# [What you are asked to do]
The result should be an exact copy of the data, free of pictures.

Stored data entries

* * * * *

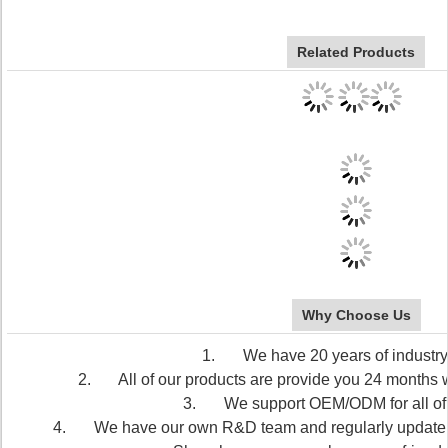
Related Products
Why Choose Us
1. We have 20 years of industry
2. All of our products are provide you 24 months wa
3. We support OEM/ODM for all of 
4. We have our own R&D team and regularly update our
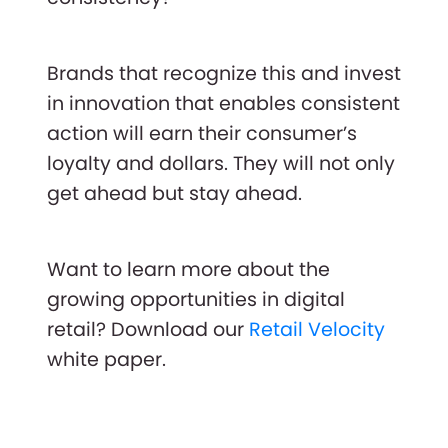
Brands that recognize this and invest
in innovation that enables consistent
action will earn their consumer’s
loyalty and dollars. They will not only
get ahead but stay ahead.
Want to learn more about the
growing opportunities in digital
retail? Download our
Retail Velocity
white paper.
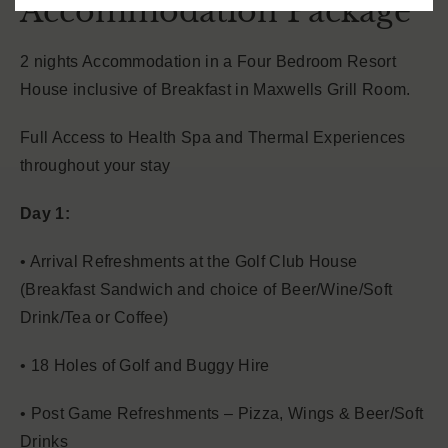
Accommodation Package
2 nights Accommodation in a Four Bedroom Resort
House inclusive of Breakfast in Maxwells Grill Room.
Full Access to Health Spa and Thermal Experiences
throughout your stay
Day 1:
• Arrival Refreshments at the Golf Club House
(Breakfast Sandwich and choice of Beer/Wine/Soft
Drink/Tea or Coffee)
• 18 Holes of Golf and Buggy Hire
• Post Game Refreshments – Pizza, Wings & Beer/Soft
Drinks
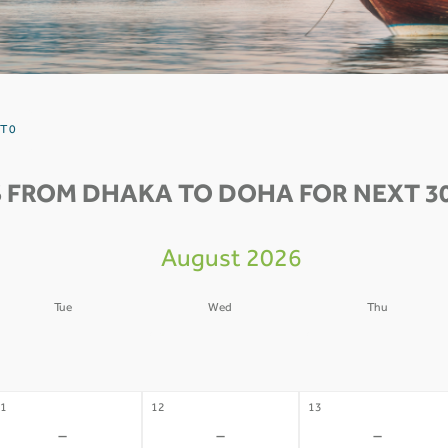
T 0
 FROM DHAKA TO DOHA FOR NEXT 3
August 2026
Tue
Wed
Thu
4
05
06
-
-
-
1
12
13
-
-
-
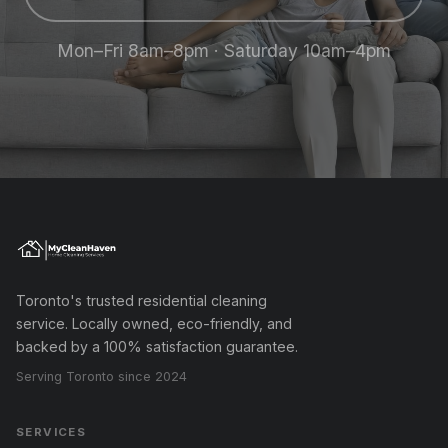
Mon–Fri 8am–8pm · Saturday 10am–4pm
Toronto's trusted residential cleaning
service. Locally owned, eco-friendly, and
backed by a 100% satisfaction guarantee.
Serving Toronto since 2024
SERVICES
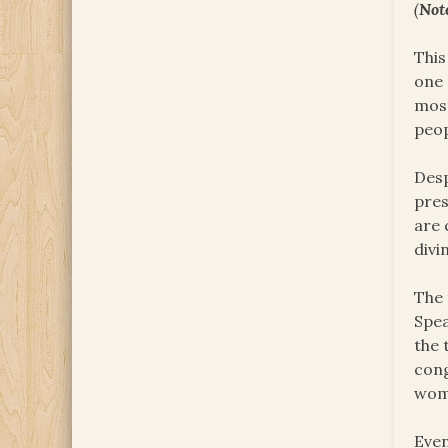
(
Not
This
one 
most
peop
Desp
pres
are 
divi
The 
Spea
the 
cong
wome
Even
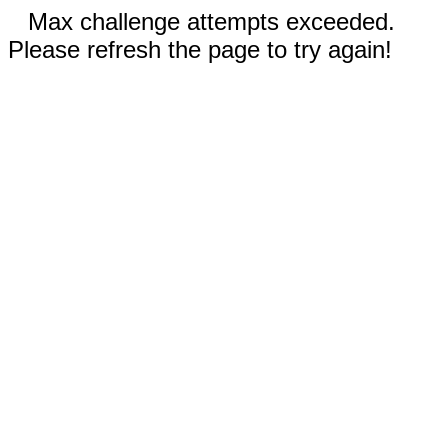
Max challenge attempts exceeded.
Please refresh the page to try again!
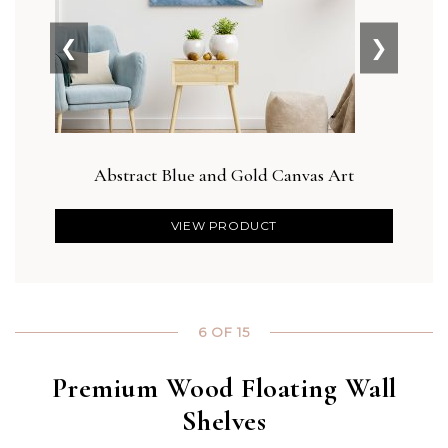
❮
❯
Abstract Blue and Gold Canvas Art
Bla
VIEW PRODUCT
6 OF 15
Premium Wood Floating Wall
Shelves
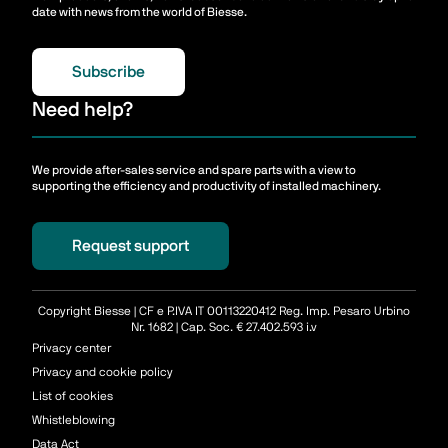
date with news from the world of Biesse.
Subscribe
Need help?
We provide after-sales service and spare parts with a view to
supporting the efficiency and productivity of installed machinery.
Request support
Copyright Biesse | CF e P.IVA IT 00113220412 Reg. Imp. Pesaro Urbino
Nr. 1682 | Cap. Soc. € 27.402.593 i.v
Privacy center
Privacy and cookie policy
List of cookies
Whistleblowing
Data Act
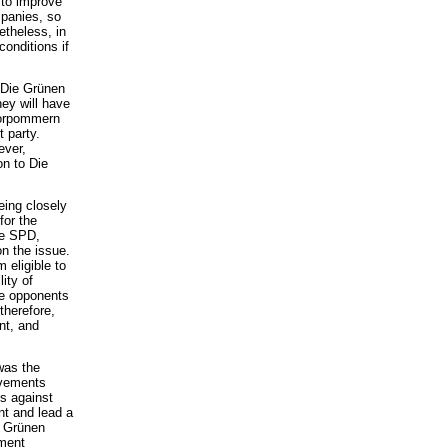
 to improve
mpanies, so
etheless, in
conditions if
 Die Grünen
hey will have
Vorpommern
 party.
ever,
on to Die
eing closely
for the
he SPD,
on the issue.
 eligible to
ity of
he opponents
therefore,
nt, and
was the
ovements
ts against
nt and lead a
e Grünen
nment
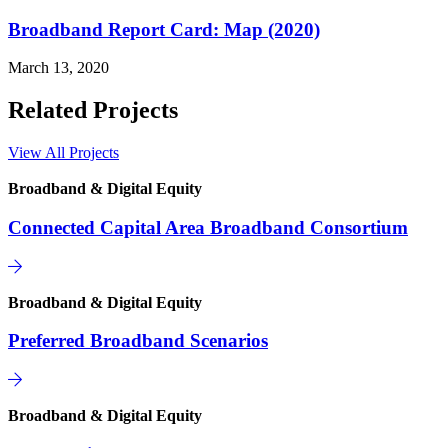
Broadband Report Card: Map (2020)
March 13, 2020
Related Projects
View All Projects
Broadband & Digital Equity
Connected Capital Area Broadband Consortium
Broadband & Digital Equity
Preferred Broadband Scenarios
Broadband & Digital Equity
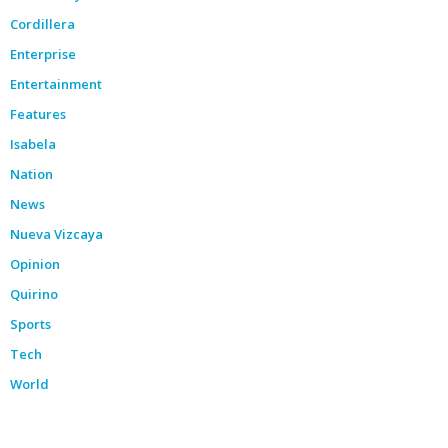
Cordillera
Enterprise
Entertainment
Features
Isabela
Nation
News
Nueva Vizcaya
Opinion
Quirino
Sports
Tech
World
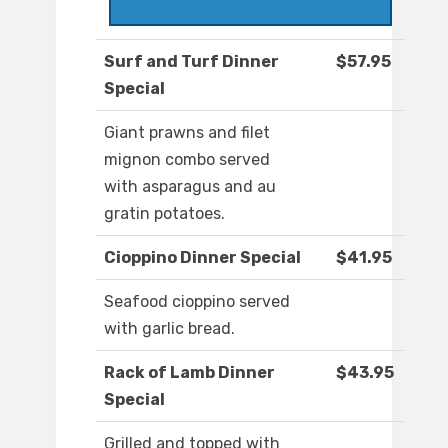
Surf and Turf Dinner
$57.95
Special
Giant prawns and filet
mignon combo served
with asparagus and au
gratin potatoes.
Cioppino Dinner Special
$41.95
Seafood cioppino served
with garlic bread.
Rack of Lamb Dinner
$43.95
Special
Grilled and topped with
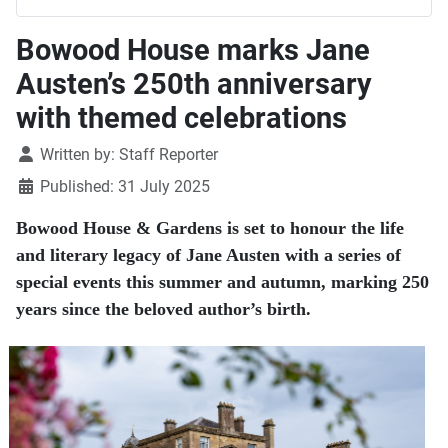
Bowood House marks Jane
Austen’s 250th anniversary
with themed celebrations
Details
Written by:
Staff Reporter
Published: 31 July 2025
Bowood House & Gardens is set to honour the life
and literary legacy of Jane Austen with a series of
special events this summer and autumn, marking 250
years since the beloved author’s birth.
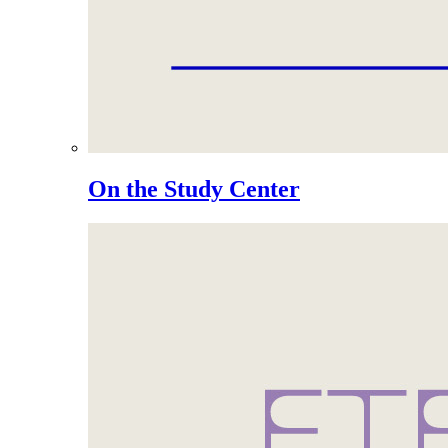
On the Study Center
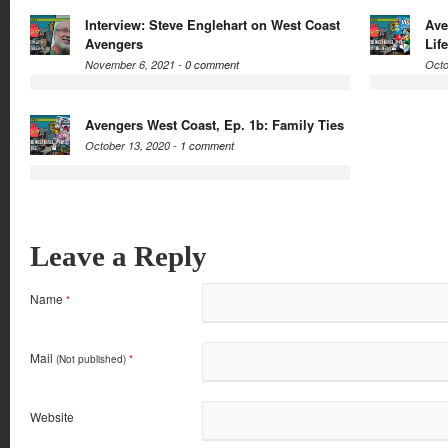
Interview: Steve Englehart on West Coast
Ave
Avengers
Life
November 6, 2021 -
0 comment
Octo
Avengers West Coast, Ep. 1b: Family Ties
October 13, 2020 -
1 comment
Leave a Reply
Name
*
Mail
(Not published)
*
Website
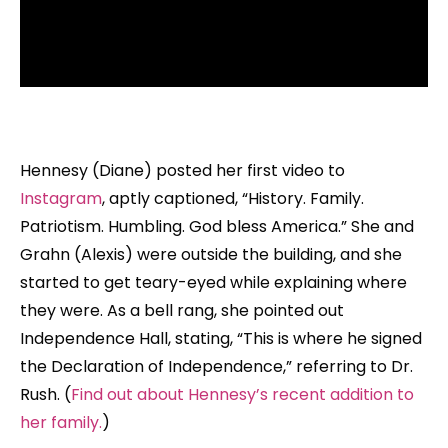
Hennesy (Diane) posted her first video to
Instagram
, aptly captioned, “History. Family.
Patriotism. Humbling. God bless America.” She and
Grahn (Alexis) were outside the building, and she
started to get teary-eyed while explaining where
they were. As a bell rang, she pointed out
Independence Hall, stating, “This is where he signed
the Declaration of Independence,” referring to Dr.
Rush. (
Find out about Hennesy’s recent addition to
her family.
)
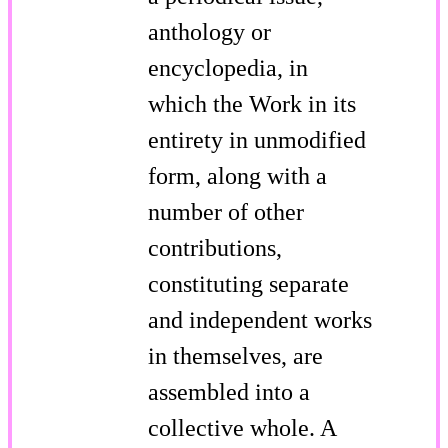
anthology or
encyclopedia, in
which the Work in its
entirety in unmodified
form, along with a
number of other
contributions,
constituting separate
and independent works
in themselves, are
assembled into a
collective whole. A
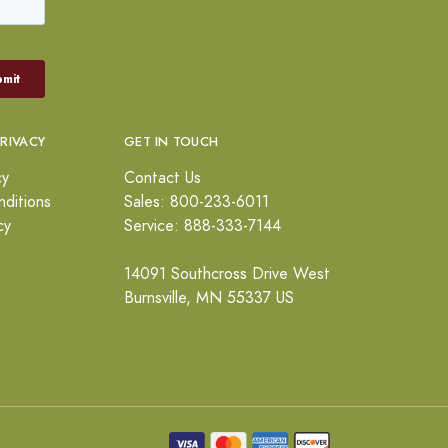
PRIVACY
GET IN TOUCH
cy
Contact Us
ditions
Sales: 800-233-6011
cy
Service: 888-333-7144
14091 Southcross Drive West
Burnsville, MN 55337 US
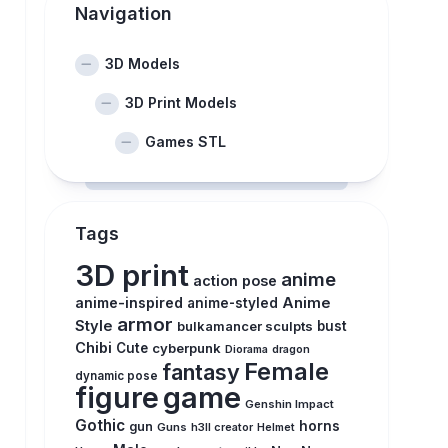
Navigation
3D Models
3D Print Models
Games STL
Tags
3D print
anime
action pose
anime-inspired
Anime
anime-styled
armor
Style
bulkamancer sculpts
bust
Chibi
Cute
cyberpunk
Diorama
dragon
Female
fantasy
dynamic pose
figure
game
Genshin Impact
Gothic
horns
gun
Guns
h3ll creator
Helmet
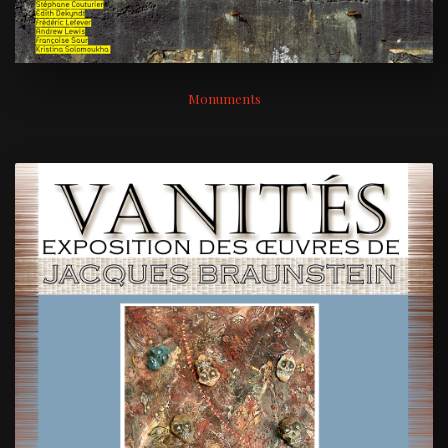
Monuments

* * * * *

# [Your response]
Related Products
Why Choose Us
1. We have 20 years of industry
2. All of our products are provide you 24 months wa
3. We support OEM/ODM for all of 
4. We have our own R&D team and regularly update our
Brands that recognize this and invest
in innovation that enables consistent
action will earn their consumer’s
loyalty and dollars. They will not only
get ahead but stay ahead.
Want to learn more about the
growing opportunities in digital
retail? Download our
Retail Velocity
white paper.
Accommodation Package
2 nights Accommodation in a Four Bedroom Resort
House inclusive of Breakfast in Maxwells Grill Room.
Full Access to Health Spa and Thermal Experiences
throughout your stay
Day 1:
• Arrival Refreshments at the Golf Club House
(Breakfast Sandwich and choice of Beer/Wine/Soft
Drink/Tea or Coffee)
• 18 Holes of Golf and Buggy Hire
• Post Game Refreshments – Pizza, Wings & Beer/Soft
Drinks
T 0
 FROM DHAKA TO DOHA FOR NEXT 3
August 2026
Tue
Wed
Thu
4
05
06
-
-
-
1
12
13
-
-
-
Mon–Fri 8am–8pm · Saturday 10am–4pm
Toronto's trusted residential cleaning
service. Locally owned, eco-friendly, and
backed by a 100% satisfaction guarantee.
Serving Toronto since 2024
SERVICES
(
Not
This
one 
most
peop
Desp
pres
are 
divi
The 
Spea
the 
cong
wome
Even
Max challenge attempts exceeded.
Please refresh the page to try again!
❮
❯
Abstract Blue and Gold Canvas Art
Bla
VIEW PRODUCT
6 OF 15
Premium Wood Floating Wall
Shelves
date with news from the world of Biesse.
Subscribe
Need help?
We provide after-sales service and spare parts with a view to
supporting the efficiency and productivity of installed machinery.
Request support
Copyright Biesse | CF e P.IVA IT 00113220412 Reg. Imp. Pesaro Urbino
Nr. 1682 | Cap. Soc. € 27.402.593 i.v
Privacy center
Privacy and cookie policy
List of cookies
Whistleblowing
Data Act
 to improve
mpanies, so
etheless, in
conditions if
 Die Grünen
hey will have
Vorpommern
 party.
ever,
on to Die
eing closely
for the
he SPD,
on the issue.
 eligible to
ity of
he opponents
therefore,
nt, and
was the
ovements
ts against
nt and lead a
e Grünen
nment
Broadband Report Card: Map (2020)
March 13, 2020
Related Projects
View All Projects
Broadband & Digital Equity
Connected Capital Area Broadband Consortium
Broadband & Digital Equity
Preferred Broadband Scenarios
Broadband & Digital Equity
Cordillera
Enterprise
Entertainment
Features
Isabela
Nation
News
Nueva Vizcaya
Opinion
Quirino
Sports
Tech
World
Surf and Turf Dinner
$57.95
Special
Giant prawns and filet
mignon combo served
with asparagus and au
gratin potatoes.
Cioppino Dinner Special
$41.95
Seafood cioppino served
with garlic bread.
Rack of Lamb Dinner
$43.95
Special
Grilled and topped with
Bowood House marks Jane
Austen’s 250th anniversary
with themed celebrations
Details
Written by:
Staff Reporter
Published: 31 July 2025
Bowood House & Gardens is set to honour the life
and literary legacy of Jane Austen with a series of
special events this summer and autumn, marking 250
years since the beloved author’s birth.
On the Study Center
Interview: Steve Englehart on West Coast
Ave
Avengers
Life
November 6, 2021 -
0 comment
Octo
Avengers West Coast, Ep. 1b: Family Ties
October 13, 2020 -
1 comment
Leave a Reply
Name
*
Mail
(Not published)
*
Website
Hennesy (Diane) posted her first video to
Instagram
, aptly captioned, “History. Family.
Patriotism. Humbling. God bless America.” She and
Grahn (Alexis) were outside the building, and she
started to get teary-eyed while explaining where
they were. As a bell rang, she pointed out
Independence Hall, stating, “This is where he signed
the Declaration of Independence,” referring to Dr.
Rush. (
Find out about Hennesy’s recent addition to
her family.
)
anthology or
encyclopedia, in
which the Work in its
entirety in unmodified
form, along with a
number of other
contributions,
constituting separate
and independent works
in themselves, are
assembled into a
collective whole. A
PRIVACY
GET IN TOUCH
cy
Contact Us
ditions
Sales: 800-233-6011
cy
Service: 888-333-7144
14091 Southcross Drive West
Burnsville, MN 55337 US
Navigation
3D Models
3D Print Models
Games STL
Tags
3D print
anime
action pose
anime-inspired
Anime
anime-styled
armor
Style
bulkamancer sculpts
bust
Chibi
Cute
cyberpunk
Diorama
dragon
Female
fantasy
dynamic pose
figure
game
Genshin Impact
Gothic
horns
gun
Guns
h3ll creator
Helmet
Monuments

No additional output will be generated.